[Entries taken from a collection]
===
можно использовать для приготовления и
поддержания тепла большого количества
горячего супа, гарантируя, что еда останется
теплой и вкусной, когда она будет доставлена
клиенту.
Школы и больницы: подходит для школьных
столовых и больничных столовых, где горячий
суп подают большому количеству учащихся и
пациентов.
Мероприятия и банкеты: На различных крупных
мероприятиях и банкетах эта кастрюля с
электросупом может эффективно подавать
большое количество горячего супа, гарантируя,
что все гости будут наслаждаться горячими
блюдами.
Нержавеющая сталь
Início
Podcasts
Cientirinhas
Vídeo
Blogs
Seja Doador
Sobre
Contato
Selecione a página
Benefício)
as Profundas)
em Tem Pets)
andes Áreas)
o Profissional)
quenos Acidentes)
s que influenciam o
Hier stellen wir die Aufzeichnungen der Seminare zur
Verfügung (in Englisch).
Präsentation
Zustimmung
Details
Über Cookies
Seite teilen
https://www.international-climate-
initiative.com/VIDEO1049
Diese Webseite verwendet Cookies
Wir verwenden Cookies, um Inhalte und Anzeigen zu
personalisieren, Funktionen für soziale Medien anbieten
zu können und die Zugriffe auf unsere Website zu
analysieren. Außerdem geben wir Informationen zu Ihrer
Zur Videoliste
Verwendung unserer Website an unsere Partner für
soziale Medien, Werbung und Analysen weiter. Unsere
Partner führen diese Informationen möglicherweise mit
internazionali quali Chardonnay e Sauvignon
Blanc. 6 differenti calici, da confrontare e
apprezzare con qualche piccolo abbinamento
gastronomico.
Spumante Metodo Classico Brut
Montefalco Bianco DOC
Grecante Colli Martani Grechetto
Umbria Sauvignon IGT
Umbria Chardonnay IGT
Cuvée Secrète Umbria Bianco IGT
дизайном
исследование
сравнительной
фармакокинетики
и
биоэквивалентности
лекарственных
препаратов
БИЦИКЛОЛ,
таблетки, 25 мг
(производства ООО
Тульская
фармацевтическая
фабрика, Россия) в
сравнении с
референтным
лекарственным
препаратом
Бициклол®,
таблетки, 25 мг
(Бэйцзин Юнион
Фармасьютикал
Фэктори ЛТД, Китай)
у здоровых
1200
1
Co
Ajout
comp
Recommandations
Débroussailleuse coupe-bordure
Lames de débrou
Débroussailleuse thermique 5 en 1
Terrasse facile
===
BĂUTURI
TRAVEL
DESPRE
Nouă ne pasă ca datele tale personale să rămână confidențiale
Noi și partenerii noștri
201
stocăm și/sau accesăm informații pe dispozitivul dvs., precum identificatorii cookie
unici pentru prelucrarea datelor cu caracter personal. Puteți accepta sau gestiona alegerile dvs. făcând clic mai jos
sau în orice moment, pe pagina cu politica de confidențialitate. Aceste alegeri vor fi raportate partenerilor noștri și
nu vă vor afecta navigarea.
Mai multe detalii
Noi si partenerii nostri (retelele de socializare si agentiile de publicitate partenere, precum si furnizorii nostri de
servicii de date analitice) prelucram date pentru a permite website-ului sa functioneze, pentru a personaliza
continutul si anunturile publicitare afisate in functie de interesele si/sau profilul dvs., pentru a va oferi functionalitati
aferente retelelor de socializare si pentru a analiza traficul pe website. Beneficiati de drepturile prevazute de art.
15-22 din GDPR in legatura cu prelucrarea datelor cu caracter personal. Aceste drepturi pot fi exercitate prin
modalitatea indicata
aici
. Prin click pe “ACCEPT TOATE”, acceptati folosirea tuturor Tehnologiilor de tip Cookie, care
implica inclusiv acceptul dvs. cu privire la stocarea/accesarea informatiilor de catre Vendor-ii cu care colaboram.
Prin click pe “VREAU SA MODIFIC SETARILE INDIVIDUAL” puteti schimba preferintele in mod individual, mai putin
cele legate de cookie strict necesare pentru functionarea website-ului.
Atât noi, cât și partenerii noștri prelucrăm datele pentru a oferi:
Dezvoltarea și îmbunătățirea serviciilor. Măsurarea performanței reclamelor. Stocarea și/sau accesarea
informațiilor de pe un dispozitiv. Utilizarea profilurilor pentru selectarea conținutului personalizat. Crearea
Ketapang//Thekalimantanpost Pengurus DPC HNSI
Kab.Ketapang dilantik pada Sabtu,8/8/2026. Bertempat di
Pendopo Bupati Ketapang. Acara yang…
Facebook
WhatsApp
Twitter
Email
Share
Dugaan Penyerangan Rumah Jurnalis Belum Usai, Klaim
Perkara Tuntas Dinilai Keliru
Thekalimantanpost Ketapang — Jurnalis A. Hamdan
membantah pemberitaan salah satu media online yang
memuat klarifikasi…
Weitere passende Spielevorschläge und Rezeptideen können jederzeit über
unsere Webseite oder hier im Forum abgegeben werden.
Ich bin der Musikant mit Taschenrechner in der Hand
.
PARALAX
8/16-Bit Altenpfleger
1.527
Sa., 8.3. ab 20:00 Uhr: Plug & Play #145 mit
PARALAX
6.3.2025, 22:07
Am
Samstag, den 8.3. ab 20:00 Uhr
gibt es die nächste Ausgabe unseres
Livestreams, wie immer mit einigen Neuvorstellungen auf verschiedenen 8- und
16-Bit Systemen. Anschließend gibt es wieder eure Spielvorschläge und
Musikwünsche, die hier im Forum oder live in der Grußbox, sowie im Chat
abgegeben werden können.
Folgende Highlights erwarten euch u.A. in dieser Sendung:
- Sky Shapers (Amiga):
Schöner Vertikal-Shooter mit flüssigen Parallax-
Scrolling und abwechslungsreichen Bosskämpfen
===
_Your assignment:_ The required answer is the run of lines above, starting at the line with "можно использовать для приготовления и" and ending at the line with "o Profissional)", reproduced exactly with both ends.

_Task solution:_
можно использовать для приготовления и
поддержания тепла большого количества
горячего супа, гарантируя, что еда останется
теплой и вкусной, когда она будет доставлена
клиенту.
Школы и больницы: подходит для школьных
столовых и больничных столовых, где горячий
суп подают большому количеству учащихся и
пациентов.
Мероприятия и банкеты: На различных крупных
мероприятиях и банкетах эта кастрюля с
электросупом может эффективно подавать
большое количество горячего супа, гарантируя,
что все гости будут наслаждаться горячими
блюдами.
Нержавеющая сталь
Início
Podcasts
Cientirinhas
Vídeo
Blogs
Seja Doador
Sobre
Contato
Selecione a página
Benefício)
as Profundas)
em Tem Pets)
andes Áreas)
o Profissional)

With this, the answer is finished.